Despite the perceived advantage of a split Republican vote, a considerable contingent of the Bryan Democrats split the Democratic vote by supporting Roosevelt. Therefore, the circumstances that had played out in Massachusetts were repeated in dozens of other states, including in New Jersey. Roosevelt shrunk Olney's expected lead in traditional Garden State Democratic strongholds like Jersey City while seizing expansive plurality wins in Essex and Ocean counties. The Progressive nominee defeated his Democratic contendor: 39% to 36%. Delaware and Maryland proved to have the opposite effect, however. An abundance of conservative voters in both parties, as well as an outnumbered ratio of Democrats to Republicans, pummeled Roosevelt down to a third place finish and conclusively granted Olney a relatively confident victory.

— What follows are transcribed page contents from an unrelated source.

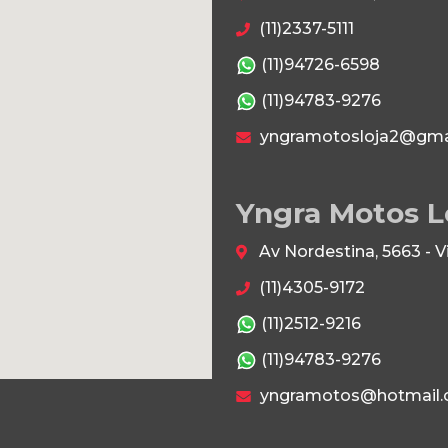
(11)2337-5111
(11)94726-6598
(11)94783-9276
yngramotosloja2@gma
Yngra Motos L
Av Nordestina, 5663 - 
(11)4305-9172
(11)2512-9216
(11)94783-9276
yngramotos@hotmail.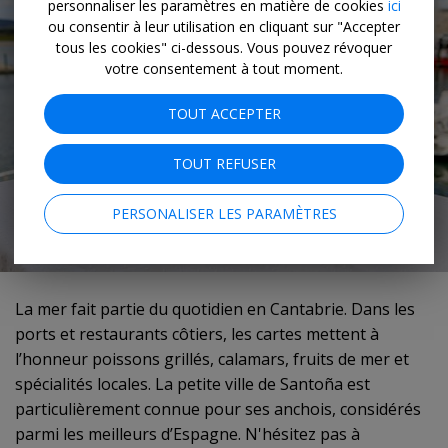
personnaliser les paramètres en matière de cookies
ici
ou consentir à leur utilisation en cliquant sur "Accepter
tous les cookies" ci-dessous. Vous pouvez révoquer
votre consentement à tout moment.
TOUT ACCEPTER
TOUT REFUSER
PERSONALISER LES PARAMÈTRES
La mer fait partie du quotidien en Cantabrie. Dans les
ports et restaurants côtiers, les cartes mettent à
l’honneur poissons grillés, calamars, fruits de mer et
spécialités locales. La petite ville de Santoña est
particulièrement connue pour ses anchois, considérés
parmi les meilleurs d’Espagne. N'hésitez pas à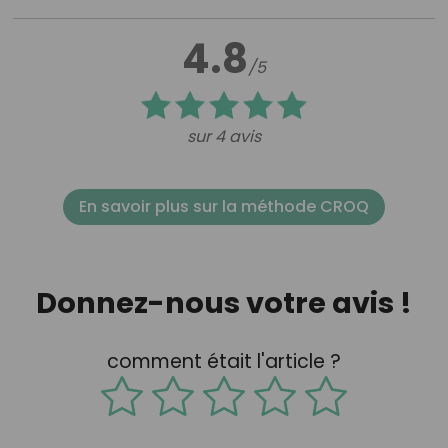
4.8
/5
sur 4 avis
En savoir plus sur la méthode CROQ
Donnez-nous votre avis !
comment était l'article ?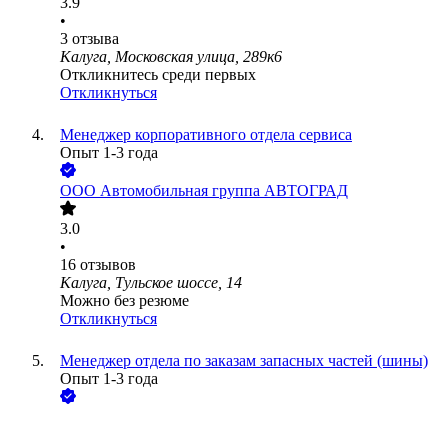
3.9
•
3
отзыва
Калуга, Московская улица, 289к6
Откликнитесь среди первых
Откликнуться
Менеджер корпоративного отдела сервиса
Опыт 1-3 года
ООО
Автомобильная группа АВТОГРАД
3.0
•
16
отзывов
Калуга, Тульское шоссе, 14
Можно без резюме
Откликнуться
Менеджер отдела по заказам запасных частей (шины)
Опыт 1-3 года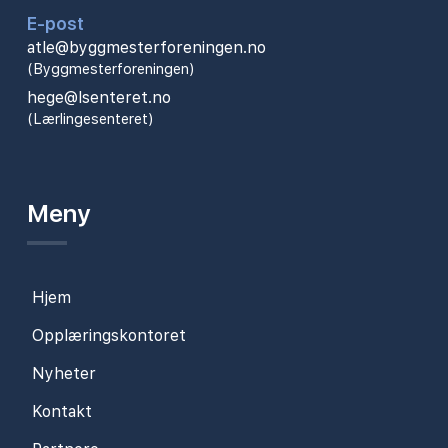
E-post
atle@byggmesterforeningen.no
(Byggmesterforeningen)
hege@lsenteret.no
(Lærlingesenteret)
Meny
Hjem
Opplæringskontoret
Nyheter
Kontakt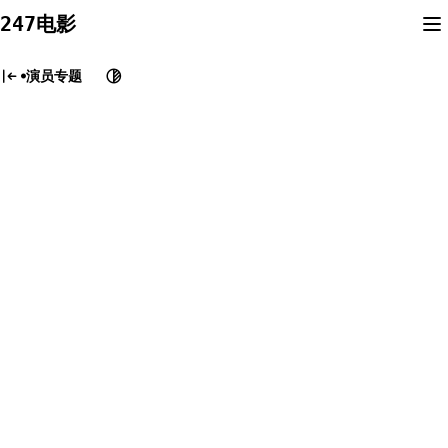
Skip
247电影
to
content
演员专题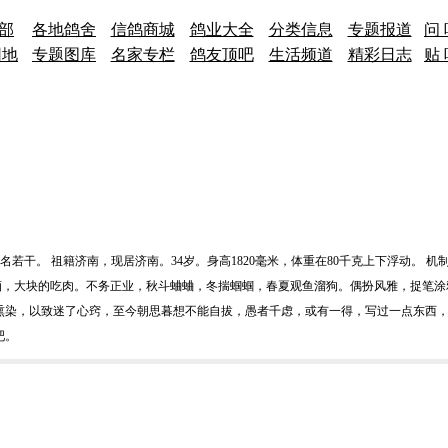
 部
各地鸽舍
信鸽商城
鸽业大全
分类信息
专题报道
问 
园地
专题图库
名家专栏
鸽友顶吧
生活频道
精彩日志
贴 
若干。 祖籍济南，现居济南。34岁。身高1820毫米，体重在80千克上下浮动。 
酒，大块的吃肉。不务正业，秋斗蛐蛐，冬揣蝈蝈，春夏观鱼溜狗。偶扮风雅，捉笔涂
熏染，以致迷了心窍，至今朝思暮想不能自拔，愚者千虑，或有一得，写过一点东西
吧。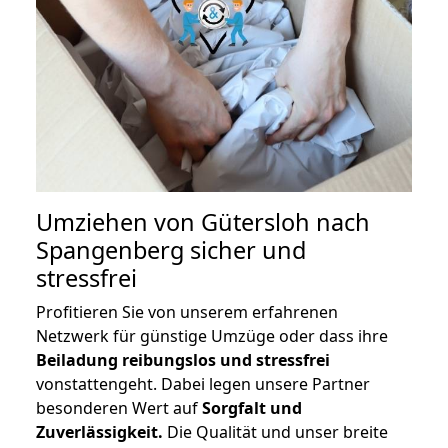
Umziehen von
Gütersloh nach
Spangenberg
sicher und
stressfrei
Profitieren Sie von unserem erfahrenen
Netzwerk für günstige Umzüge oder dass ihre
Beiladung reibungslos und stressfrei
vonstattengeht. Dabei legen unsere Partner
besonderen Wert auf
Sorgfalt und
Zuverlässigkeit.
Die Qualität und unser breite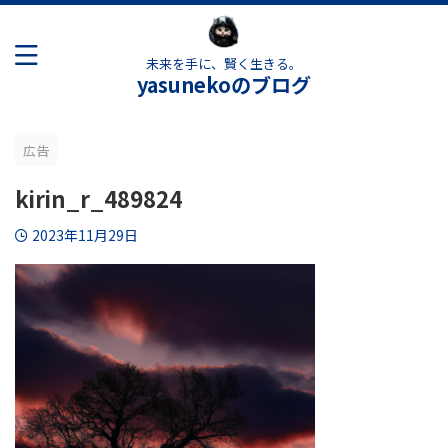
未来を手に、賢く生きる。
yasunekoのブログ
広告
kirin_r_489824
2023年11月29日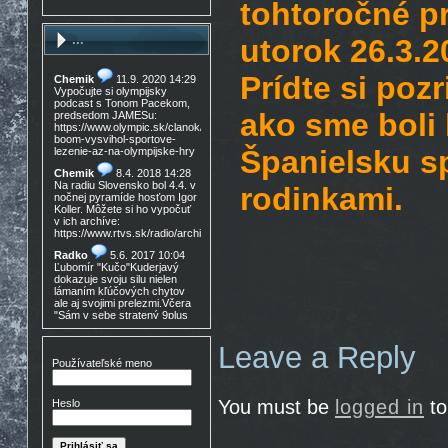
tohtoročné p
...
utorok 26.3.2
Prídte si poz
Chemik
11.9. 2020 14:29
Vypočujte si olympijsky
podcast s Tonom Pacekom,
ako sme boli 
predsedom JAMESu:
https://www.olympic.sk/clanok/celosvetovy-
boom-vysvihol-sportove-
Španielsku s
lezenie-az-na-olympijske-hry
Chemik
8.4. 2018 14:28
Na radiu Slovensko bol 4.4. v
rodinkami.
nočnej pyramíde hosťom Igor
Koller. Môžete si ho vypočuť
v ich archíve:
https://www.rtvs.sk/radio/archiv/11436/902144
Radko
5.6. 2017 10:04
Ľubomír "Kučo"Kuderjavý
dokazuje svoju silu nielen
lámaním kľúčových chytov
ale aj svojimi prelezmi.Včera
"Sám v sebe stratený 9plus
,!Gratulácia!!!
Leave a Reply
Don Mateo
16.3. 2017
15:30
Používateľské meno
Nedocenený Prešovský
lezec známy tiež ako Lajoš
Morales predá lezečky, nové
You must be
logged in
to
Heslo
v krabici, nepoužité,
Lasportiva Miura VS veľ. 40,
volaj 0905 254 608 cena
zľava nech nejem 90eur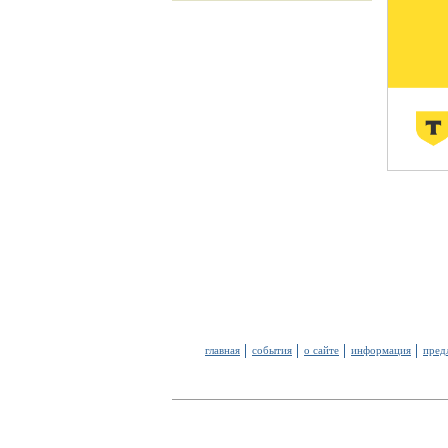
главная
события
о сайте
информация
пред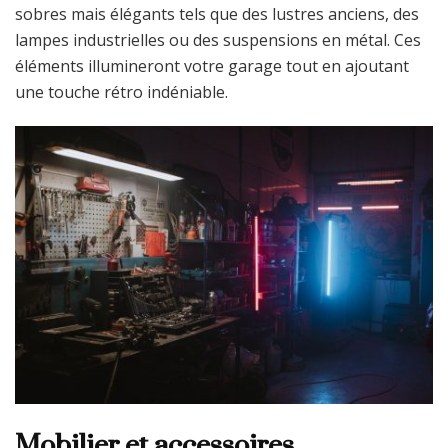
sobres mais élégants tels que des lustres anciens, des
lampes industrielles ou des suspensions en métal. Ces
éléments illumineront votre garage tout en ajoutant
une touche rétro indéniable.
Mobilier et accessoires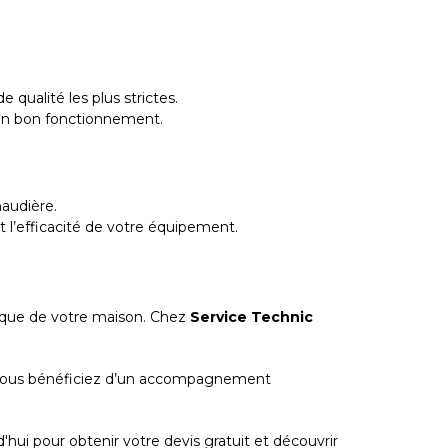
 qualité les plus strictes.
 son bon fonctionnement.
haudière.
t l’efficacité de votre équipement.
tique de votre maison. Chez
Service Technic
es, vous bénéficiez d’un accompagnement
hui pour obtenir votre devis gratuit et découvrir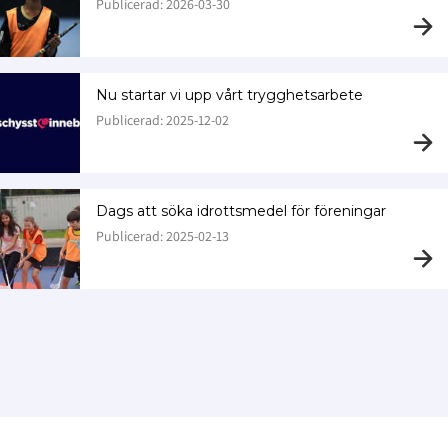
Publicerad: 2026-03-30
Nu startar vi upp vårt trygghetsarbete
Publicerad: 2025-12-02
Dags att söka idrottsmedel för föreningar
Publicerad: 2025-02-13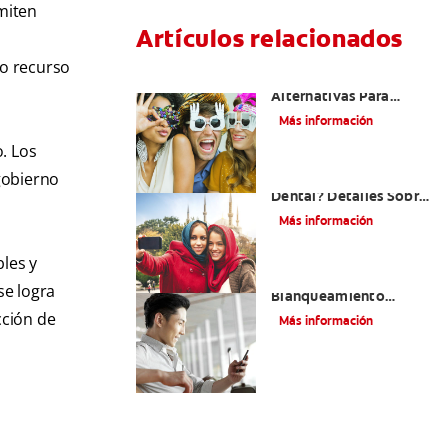
rmiten
Artículos relacionados
ro recurso
¿Existen Otras
Alternativas Para
Mejorar Mi Sonrisa?
Más información
. Los
 gobierno
¿Qué Es El Adhesivo
Dental? Detalles Sobre
Los Métodos Y Los
Más información
Procedimientos Del
Adhesivo Dental
bles y
Mejorando Mi Sonrisa.
se logra
Blanqueamiento
Dental Y Carillas
cción de
Más información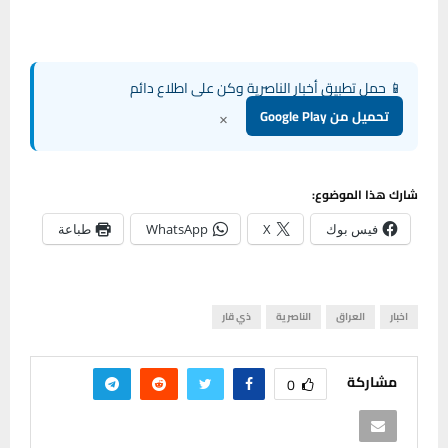
📱 حمل تطبيق أخبار الناصرية وكن على اطلاع دائم
×
تحميل من Google Play
شارك هذا الموضوع:
فيس بوك
X
WhatsApp
طباعة
اخبار
العراق
الناصرية
ذي قار
مشاركة
0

New York was a bit more complex. Considering Roosevelt and Depew each possessed strong ties to the state, New Yorkers could have advanced in any one direction. Traditionally, the Republican machine, headed by Senator Platt and former Governor Morton, dominated national and state elections in the Empire State. Platt personally supported Depew at the Republican Convention and incessantly spoke in favor of his re-election leading up to the opening of the polls. With voters divided between the two Republican candidates, Olney successfully captured a plurality vote despite being the only one of the three main contenders not a current or former representative of that state. A majority of counties sided with Depew, but Olney ended up on top with 39% of the vote.
 
Last edited:
Part 3: Chapter X - Page 65
xzczx.png

A Pro-Olney Illustration from "Puck" Magazine, October 15th, 1904
Caption: "Here is An Able Democrat, a Rational Expansionist, and a Sound-Money Man! Why Not Elect Him?" Wiki Commons

In Pennsylvania, as a consequence of both registered Democrats composing an extreme minority of the electorate as well as unionized workers overwhelmingly backing Roosevelt and Debs over the competition, the nominee for the Progressive Party won a 40% plurality of the raw vote and all 34 of its Electoral Votes. The failure of the Depew Campaign to close the gap with Roosevelt in the Keystone State would directly lead to the loss of support for Governor Pennypacker's renomination by the Pennsylvania Republican Party in 1906 (Not a response to the Anthracite Strike as popularly understood by some political historians).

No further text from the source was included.